Building
loops is header-only; the only thing you build are the example/benchmark/test binaries that exercise the headers. The repository ships a CMakePresets.json so most users never need to type a raw -D flag.
Available configure presets
| Preset | Architectures | Use when |
|---|---|---|
release-native |
Host's GPU(s) | Local development on a single machine |
release-h100 |
sm_90 | H100 nodes |
release-a100 |
sm_80 | A100 nodes |
release-multi |
sm_70…sm_90 | Distributing a fat binary |
debug-native |
Host's GPU(s) | Debug build with -G -lineinfo |
release-with-tests |
Host's GPU(s) | Build with unit tests and benchmarks enabled |
ci-multi-arch |
sm_80;sm_90 | CI hosts without a GPU (CUDA 13+ compatible) |
Configure and build with any of them:
cmake --preset release-h100
cmake --build --preset release-h100 -j
The output binaries land in build/<preset>/bin/.
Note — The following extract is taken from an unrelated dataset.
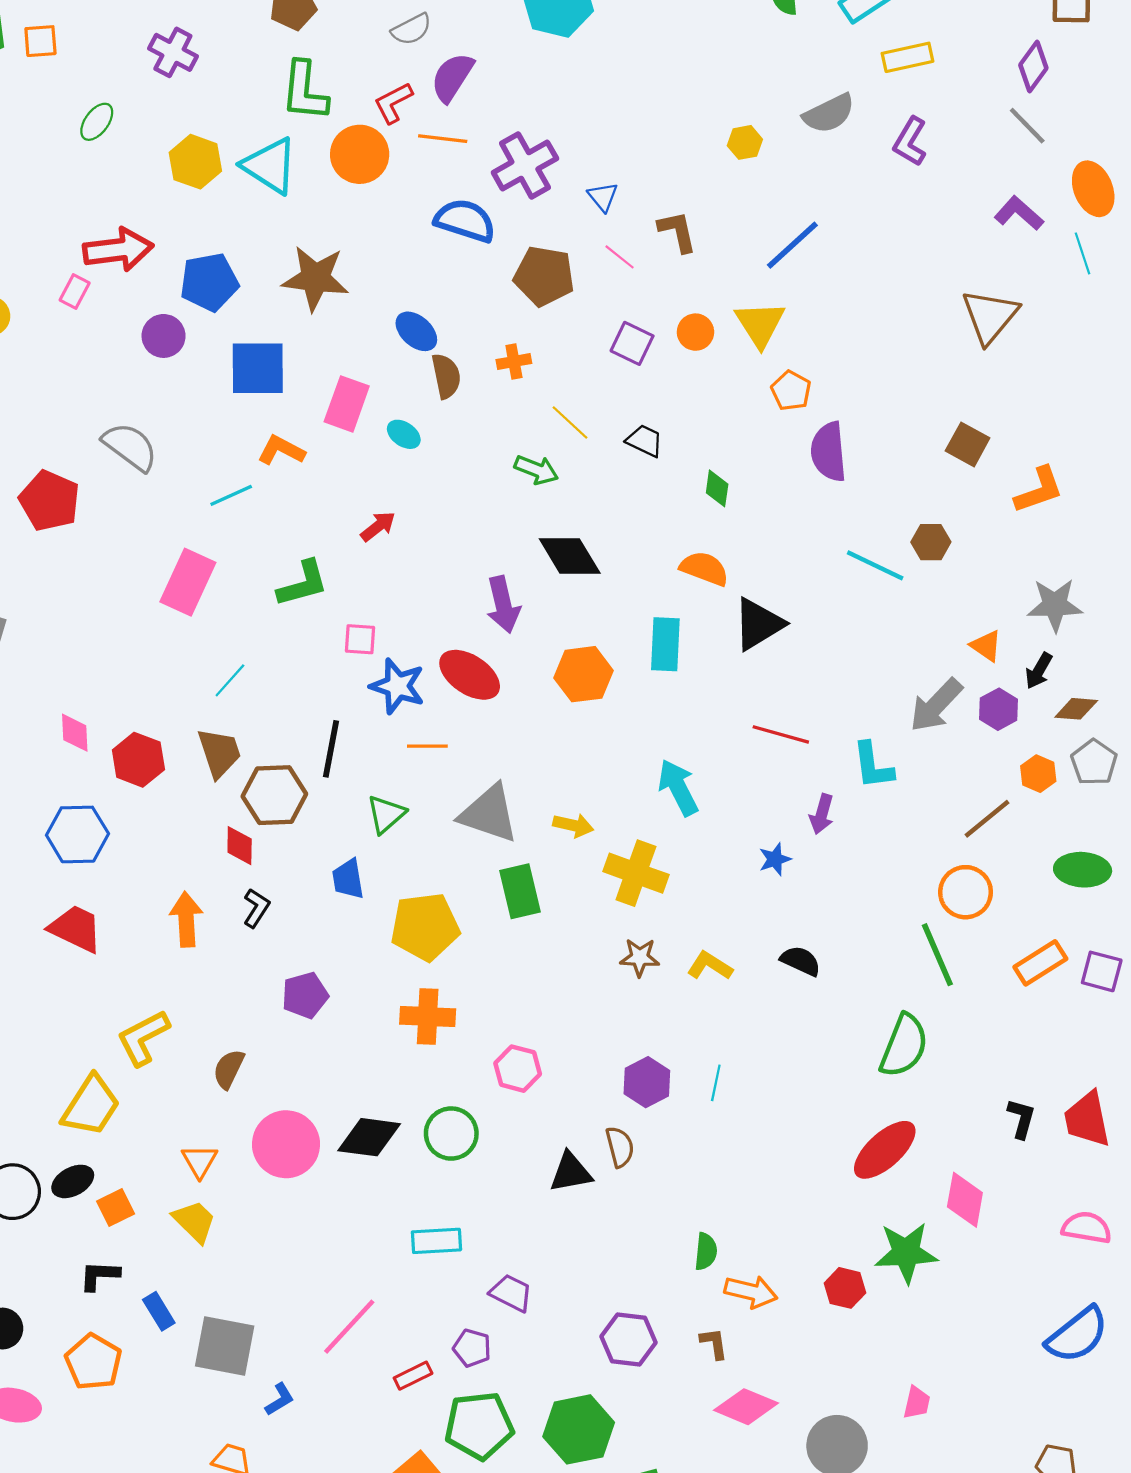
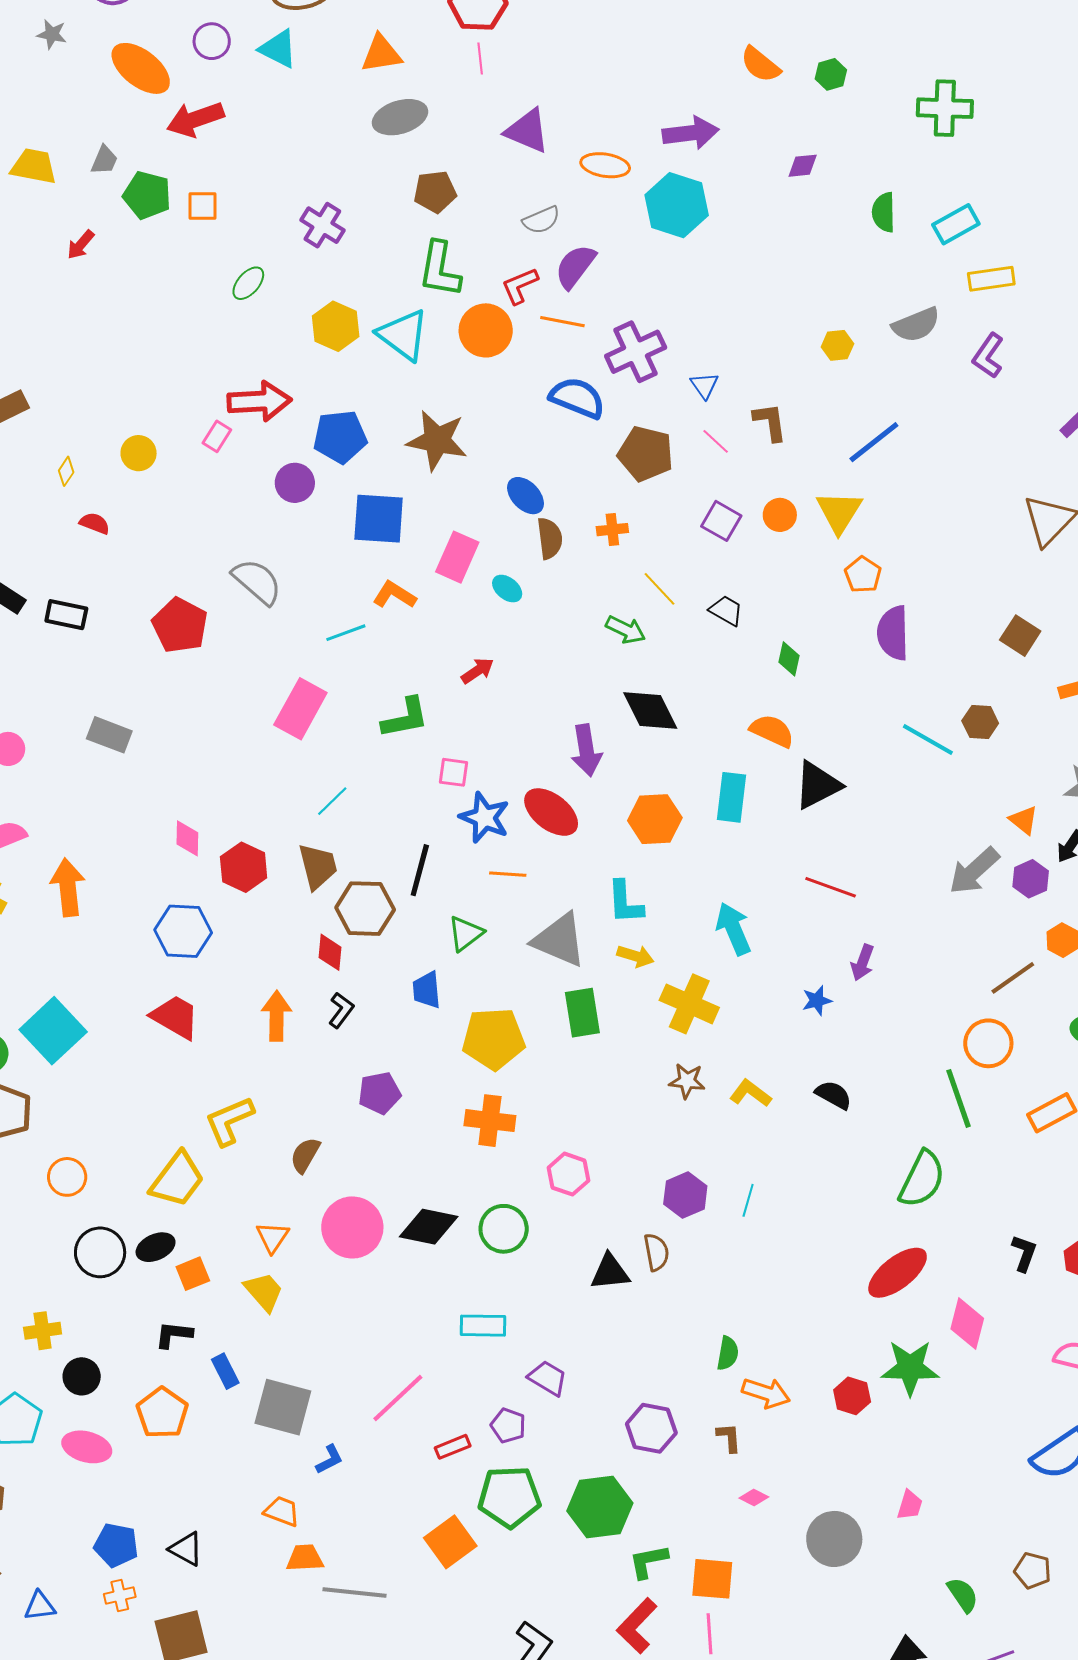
cyan L-shape: (873, 766) -> (625, 902), moved
pink diamond: (746, 1407) -> (754, 1497), size x0.5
Picking a CUDA architecture
The release-native preset sets CMAKE_CUDA_ARCHITECTURES=native, so CMake auto-detects the GPU(s) on the host at configure time. To override for cross-compilation or fat-binary builds, pass it explicitly:
# H100-only build
cmake --preset release-native -DCMAKE_CUDA_ARCHITECTURES=90
# Fat binary covering Volta through Hopper
cmake --preset release-native -DCMAKE_CUDA_ARCHITECTURES="70;75;80;86;89;90"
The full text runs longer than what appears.